Well, the question is really "should I keep reading or should I stop?" but that's not nearly as catchy.

Drood All summer long I have been trying to read Dan Simmons's behemoth novel Drood,* set in nineteenth-century London, and I can't quite get it done. Either I don't get it started and it goes overdue at the library, or it just sits around and stares at me balefully while I pick up other books instead. But this week I decided to tackle it; one of my very favorite readers suggested I read it, and I want to be able to tell her that I tried.

And now I have a problem. Although the first fifty pages were pretty slow, I'm now at around the 150-page mark and things are picking up a bit. It follows the rather macabre activities of authors and friends, Charles Dickens and Wilkie Collins, as they chase down a shadowy creature named "Drood." (That's really about all of the story I've gotten so far.) So what's the problem?

The book is 775 pages long, that's the problem. I mean, really. Almost 800 pages? Do I really have the time or desire to devote 800 pages' worth of devotion to a book that I'm not really sold on, as of yet? Add that to the fact that I'm no Charles Dickens fan (although the novel is narrated by Wilkie, who is way more interesting than Dickens, mercifully) and I'm just not sure why I'm slogging through. What I'm feeling like doing is re-reading Michael Cox's The Meaning of Night (which was also long, but spectacular) and finding a good biography of Wilkie Collins instead.

So: what's the verdict? Anyone out there read this one? Should I keep going? Or cut and run?
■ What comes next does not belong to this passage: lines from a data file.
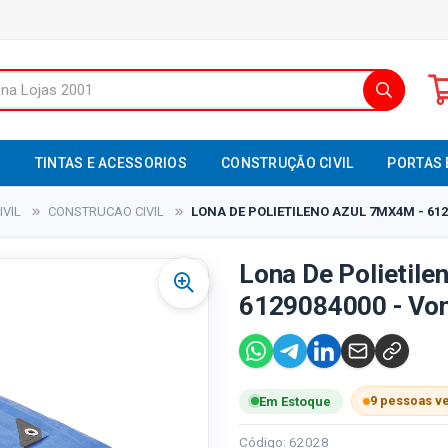
S
TINTAS E ACESSORIOS
CONSTRUÇÃO CIVIL
PORTAS 
VIL
CONSTRUCAO CIVIL
LONA DE POLIETILENO AZUL 7MX4M - 612
Lona De Polietile
6129084000 - Vo
9 pessoas v
Em Estoque
Código: 62028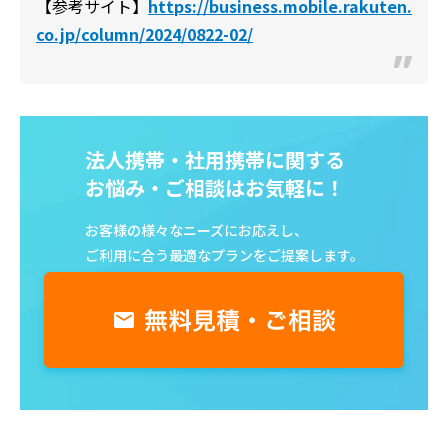
【参考サイト】
https://business.mobile.rakuten.
co.jp/column/2024/0822-02/
法人携帯・社用携帯に関する
お悩み・ご相談はお気軽に！
お客様の様々なニーズにお応えし、
ご利用に合う最適なプランをご提案します。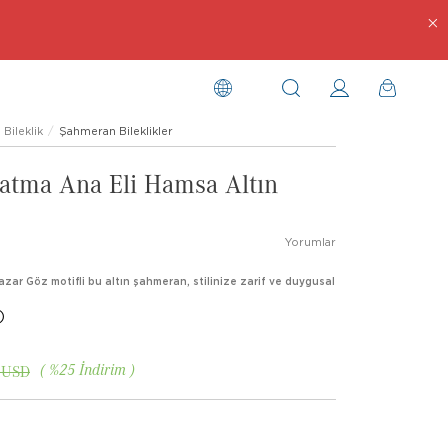
Bileklik
Şahmeran Bileklikler
Fatma Ana Eli Hamsa Altın
Yorumlar
zar Göz motifli bu altın şahmeran, stilinize zarif ve duygusal
)
%
25
İndirim
 USD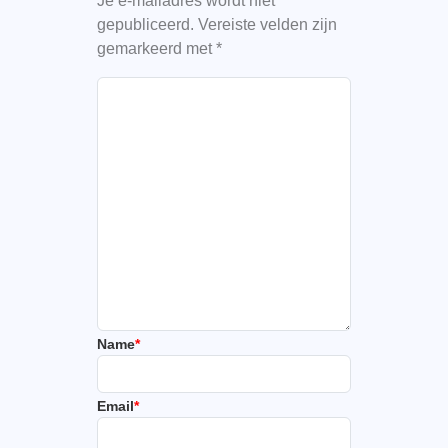
Je e-mailadres wordt niet
gepubliceerd.
Vereiste velden zijn
gemarkeerd met
*
Name
*
Email
*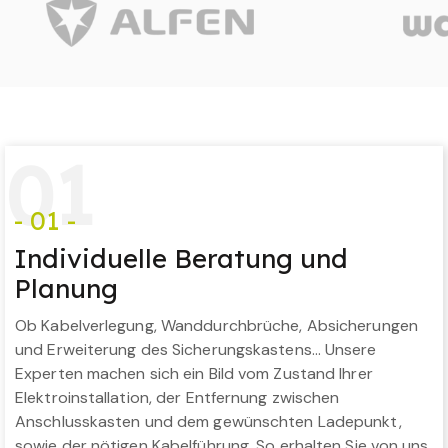
0
1
- 01 -
Individuelle Beratung und
Planung
Ob Kabelverlegung, Wanddurchbrüche, Absicherungen
und Erweiterung des Sicherungskastens… Unsere
Experten machen sich ein Bild vom Zustand Ihrer
Elektroinstallation, der Entfernung zwischen
Anschlusskasten und dem gewünschten Ladepunkt,
sowie der nötigen Kabelführung. So erhalten Sie von uns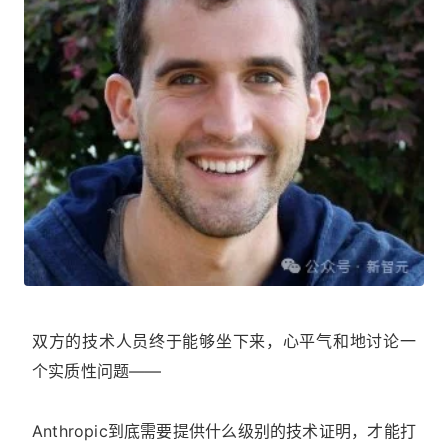
双方的技术人员终于能够坐下来，心平气和地讨论一
个实质性问题——
Anthropic到底需要提供什么级别的技术证明，才能打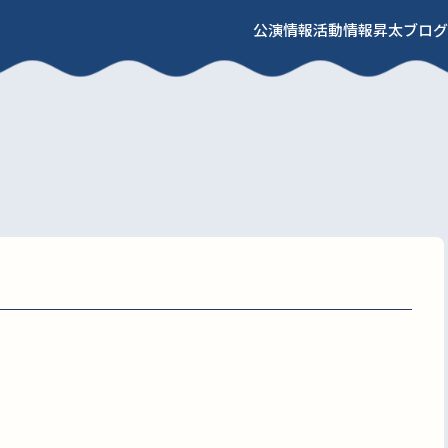
公演情報
活動情報
昇太ブログ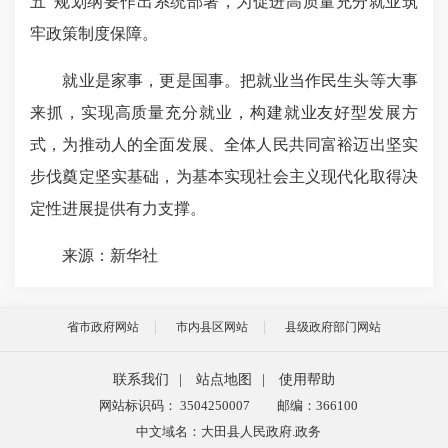
五”规划纲要作出系统部署，为促进高质量充分就业筑
牢政策制度保障。
就业是家事，更是国事。把就业当作民生头等大事
来抓，实现高质量充分就业，构建就业友好型发展方
式，为推动人的全面发展、全体人民共同富裕迈出坚实
步伐奠定坚实基础，为基本实现社会主义现代化取得决
定性进展提供有力支撑。
来源：新华社
省市政府网站
市内县区网站
县级政府部门网站
联系我们
|
站点地图
|
使用帮助
网站标识码： 3504250007
邮编：366100
中文域名：大田县人民政府.政务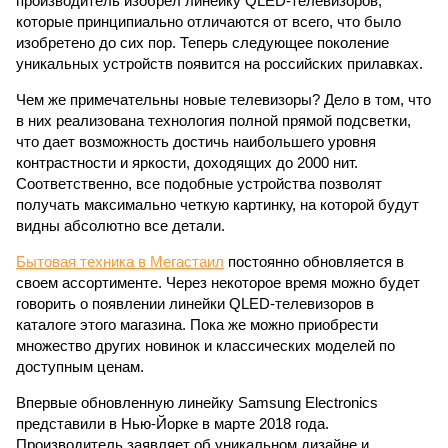
производитель изобрел линейку QLED-телевизоров,
которые принципиально отличаются от всего, что было
изобретено до сих пор. Теперь следующее поколение
уникальных устройств появится на российских прилавках.
Чем же примечательны новые телевизоры? Дело в том, что
в них реализована технология полной прямой подсветки,
что дает возможность достичь наибольшего уровня
контрастности и яркости, доходящих до 2000 нит.
Соответственно, все подобные устройства позволят
получать максимально четкую картинку, на которой будут
видны абсолютно все детали.
Бытовая техника в Мегастаил
постоянно обновляется в
своем ассортименте. Через некоторое время можно будет
говорить о появлении линейки QLED-телевизоров в
каталоге этого магазина. Пока же можно приобрести
множество других новинок и классических моделей по
доступным ценам.
Впервые обновленную линейку Samsung Electronics
представили в Нью-Йорке в марте 2018 года.
Производитель заявляет об уникальном дизайне и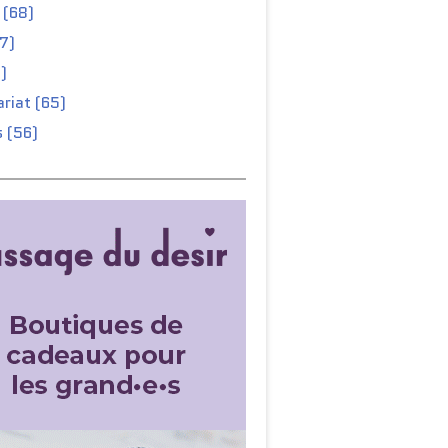
 (68)
67)
)
riat (65)
 (56)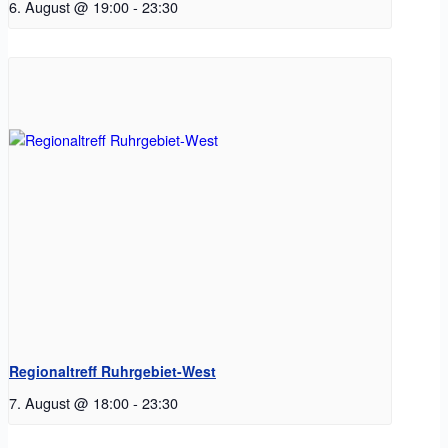
6. August @ 19:00
-
23:30
Regionaltreff Ruhrgebiet-West
7. August @ 18:00
-
23:30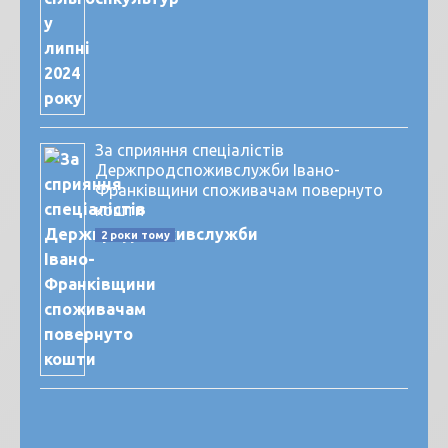
За сприяння спеціалістів
Держпродспоживслужби Івано-
Франківщини споживачам повернуто
кошти
2 роки тому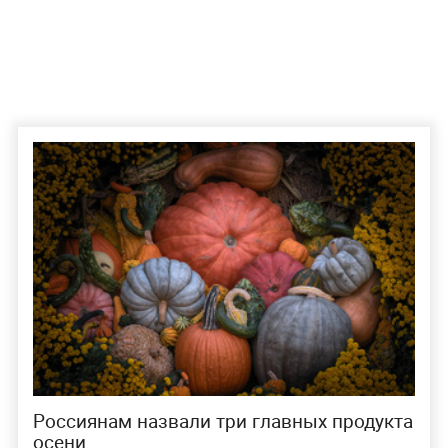
Россиянам назвали три главных продукта
осени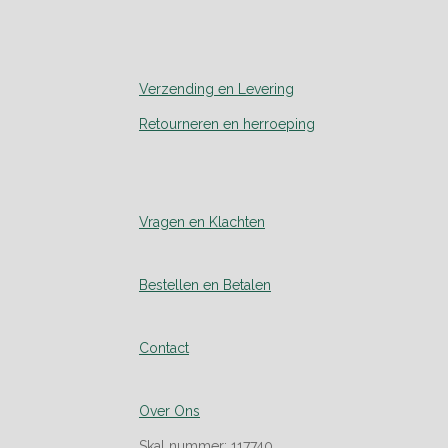
Verzending en Levering
Retourneren en herroeping
Vragen en Klachten
Bestellen en Betalen
Contact
Over Ons
Skal nummer: 117740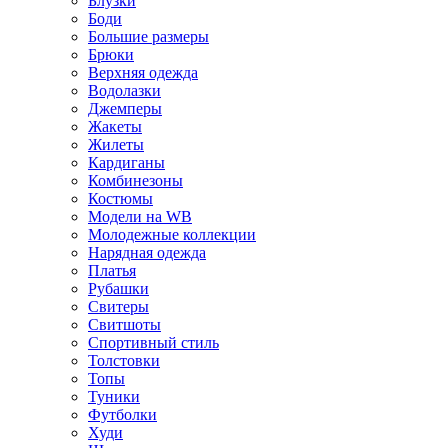
Блузки
Боди
Большие размеры
Брюки
Верхняя одежда
Водолазки
Джемперы
Жакеты
Жилеты
Кардиганы
Комбинезоны
Костюмы
Модели на WB
Молодежные коллекции
Нарядная одежда
Платья
Рубашки
Свитеры
Свитшоты
Спортивный стиль
Толстовки
Топы
Туники
Футболки
Худи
*Shows how much I know: evidently Dickens's last (unfinished) book was titled The Mystery of Edwin Drood. Do I really have any business reading this book if that's how clueless I am about Dickens?


A woman with a Jane Austen problem...

... must be in want of any kind of Jane Austen spinoff, right?

Well, friends and neighbors, not if that spinoff is Seth Grahame-Smith's Pride and Prejudice and Zombies (even if it IS "the classic regency romance--now with ultraviolent zombie mayhem."). I've had it home, I laughed at the title, I read the first few chapters, I looked at the pictures (which were quite well done, actually), I laughed at the author's blurb ("Seth Grahame-Smith once took a class in English literature. He lives in Los Angeles."), I was done.

Zombies I'll admit I don't want to read any more because I'm jealous that I didn't have the idea (the New York Times bestseller list idea that it turned out to be) first. But I also don't want to read it because I've never been a huge fan of the old genreblenders, or satire, or whatever you want to call it. Mainly because, of course, it's just a mishmash of the original with some zombie bits. Consider the scene where Darcy first slights Elizabeth Bennet at a ball:

"'Which do you mean?' and turning round he [Darcy] looked for a moment at Elizabeth, till catching her eye, he withdrew his own and coldly said, 'She is tolerable, but not handsome enought to tempt me; I am in no humour at present to give consequence to young ladies who are slighted by other men.'

As Mr. Darcy walked off, Elizabeth felt her blood turn cold. She had never in her life been so insulted. The warrior code demanded she avenge her honour. Elizabeth reached down to her ankle, taking care not to draw attention. There, her hand met the dagger concealed beneath her dress. She meant to follow this proud Mr. Darcy outside and open his throat." (pp. 13-14.)

Uh, yeah. Not for me.* It's been getting good reviews and all and they don't seem to mind it over at the AustenBlog, but if I have time to spend with Jane, I think I'll just re-read Persuasion, thanks.

*It wasn't for Christine Merrill, either. If I haven't convinced you, read her much funnier review.